Destellos japoneses en la noche porteña

 



La consagrada pianista Hiromi Uehara visitó por segunda vez Buenos Aires y dio dos conciertos en solitario, que recorrieron gran parte de su discografía, en el Teatro Coliseo (Marcelo T. de Alvear 1125).

Por Mariu Serrano

El escenario, habitado por un piano de cola en el centro, parecía demasiado amplio para la menuda nipona de pelo revuelto que sonreía con tímidamente ante la ovación de la sala llena. Apenas se sentó frente a su instrumento -quien según ella es “su mejor amigo”- su energía desbordante equilibró el espacio y achicó las distancias. Quienes conocemos la trayectoria del Hiromi’s Sonicbloom, el trío que compone junto al bajista Anthony Jackson y el baterista Simon Phillips, nos permitimos dudar de la potencia que tendría el repertorio ejecutado por la pianista en solitario.
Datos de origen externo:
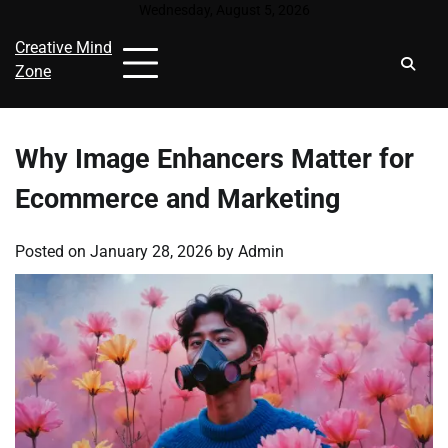
Skip
Wednesday, August 5, 2026
to
Creative Mind
content
Zone
Why Image Enhancers Matter for
Ecommerce and Marketing
Posted on
January 28, 2026
by
Admin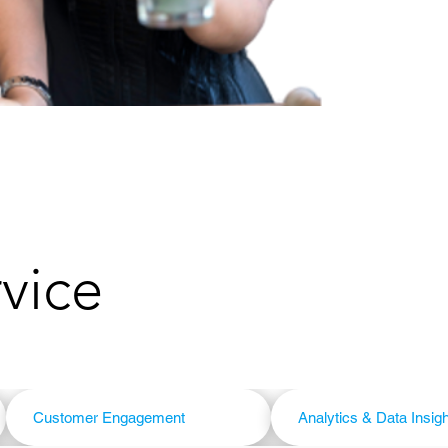
rvice
Customer Engagement
Analytics & Data Insig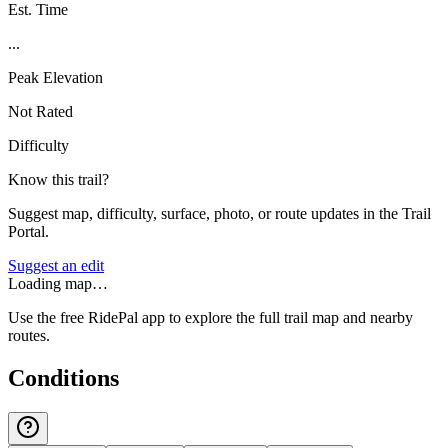
Est. Time
...
Peak Elevation
Not Rated
Difficulty
Know this trail?
Suggest map, difficulty, surface, photo, or route updates in the Trail
Portal.
Suggest an edit
Loading map…
Use the free RidePal app to explore the full trail map and nearby
routes.
Conditions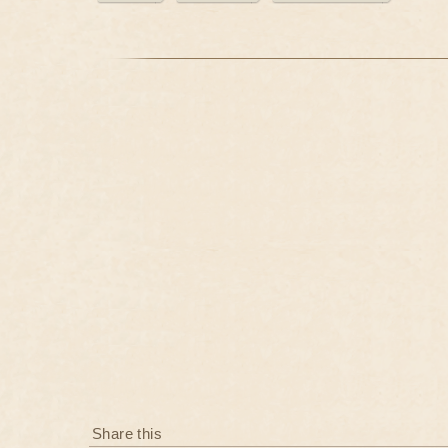
Share this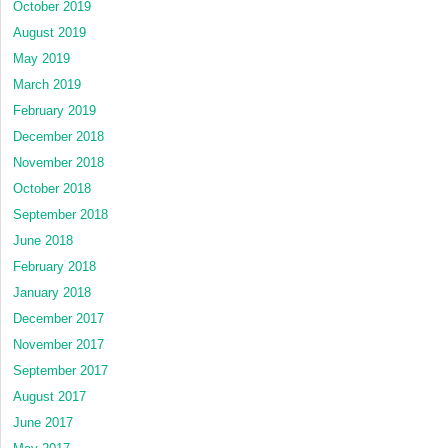
October 2019
August 2019
May 2019
March 2019
February 2019
December 2018
November 2018
October 2018
September 2018
June 2018
February 2018
January 2018
December 2017
November 2017
September 2017
August 2017
June 2017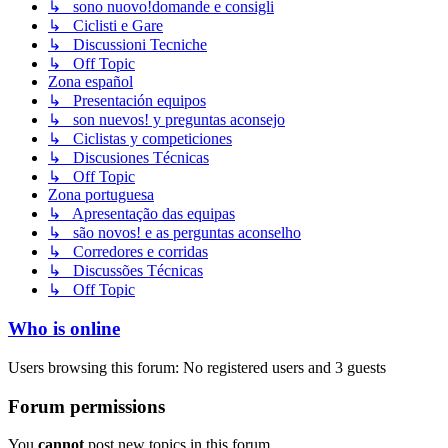
↳ sono nuovo!domande e consigli
↳ Ciclisti e Gare
↳ Discussioni Tecniche
↳ Off Topic
Zona español
↳ Presentación equipos
↳ son nuevos! y preguntas aconsejo
↳ Ciclistas y competiciones
↳ Discusiones Técnicas
↳ Off Topic
Zona portuguesa
↳ Apresentação das equipas
↳ são novos! e as perguntas aconselho
↳ Corredores e corridas
↳ Discussões Técnicas
↳ Off Topic
Who is online
Users browsing this forum: No registered users and 3 guests
Forum permissions
You
cannot
post new topics in this forum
Esa desconfiada hipótesis fue descartada por los primeros compases de “The Tom & Jerry show”, un homenaje frenético en el que Uehara hace convivir el ragtime, digitado con rapidez pasmosa, con un leitmotiv glorioso que podría encuadrar un beso final de cualquier película romántica.

Luego de ejecutar “Spiral”, de su segundo disco, homónimo, editado en 2006, y “What will be, will be”, de su último trabajo titulado Spark, la artista se tomó un momento para leernos unas palabras de agradecimiento en un muy correcto español y arremetió nuevamente contra el Yamaha con tal entusiasmo que parecía estar al borde de un brote. Pero, así como a Rachmaninov los conciertos le calmaban la neuralgia, así Uehara entra en un trance al tocar y se la ve inmersa en el disfrute, soltando cada tanto una mirada a público y una sonrisa cómplice, casi como si nos dijera: “¿La están pasando tan bien como yo?”. En esa inclusión de los espectadores radica, según mi experiencia, nuestro mayor disfrute: la ejecución correcta pero inerme no es ni la sombra de una ejecución cálida con traspiés.

 De más está decir que nosotros tuvimos lo mejor de ambos casos: Uehara despliega una potencia inusual, digna de una rockstar, y al mismo tiempo tiene la delicadeza de una niña jugando con una cajita musical. Se la suele encasillar en ese conglomerado fangoso que damos en llamar jazz fusión, también en el post-bop, y hay quien aventura un rock progresivo… Yo diría que es todo eso y más. Que su infancia en un pueblito de Japón, su adolescencia con la Orquesta Filarmónica Checa, su juventud en el Berklee College de Boston, su contacto con gigantes del jazz como Oscar Peterson, Chick Corea o Stanley Clarke, todo ello es parte de la alquimia armónica que nos comparte.

Vino entonces “BQE”, tema que abre su disco Place to be del 2010, que coquetea con el “Blue Rondo a la Turk” de Dave Brubeck. Llegó una que sabíamos todos: su maravillosa versión del famoso “Canon en Re mayor” de Johann Pachelbel, en la que metió quién sabe qué artilugio de metal entre las cuerdas para conferirle un matiz de clavicordio. A este hit de la música clásica le siguió “Desert on the moon”, una canción mucho más calma y nostálgica, perteneciente a su segundo disco, Brain, del 2004.

Esta pianista tiene el logro de que, además de generar climas diversos y que sea imposible predecir cuál será el próximo acorde, su manera de tocar es divertida, graciosa incluso, sin perder en ningún momento la calidad. Los contrastes abruptos de acentuación, el diálogo entre los graves y los agudos, las modulaciones y variaciones en la métrica son una constante en las composiciones de Hiromi, a quien la formación académica le dio un arsenal de herramientas técnicas que ahora usa a gusto y piaccere en la ejecución de una música irreverente: prescinde de partituras, en el fervor del concierto se pone a tocar parada, golpea el piano con el talón de sus manos o los codos, interviene o mutea las cuerdas para generar nuevos sonidos; en resumidas cuentas, hace lo que quiere y todo suena de mil maravillas.

Eso parecía ser todo, y no habría estado mal porque ya había hecho un recorrido de una hora por casi toda su discografía, pero el vitoreo de cancha, típica costumbre criolla, la trajo de nuevo, radiante, a hacer el bis: el tríptico “Viva Vegas”, que contiene “Show city, show girl”, “Daytime in Las Vegas” y “The Gambler”. Con el público de pie gritando su nombre, terminó por volver al escenario y nos regaló “Wake up and dream”, una canción que pertenece a su último disco pero que compuso de pequeña, cuando fantaseaba con poder viajar por el mundo haciendo feliz a la gente con su música. Felizmente por ella y quienes la admiramos, es un deseo cumplido cada día.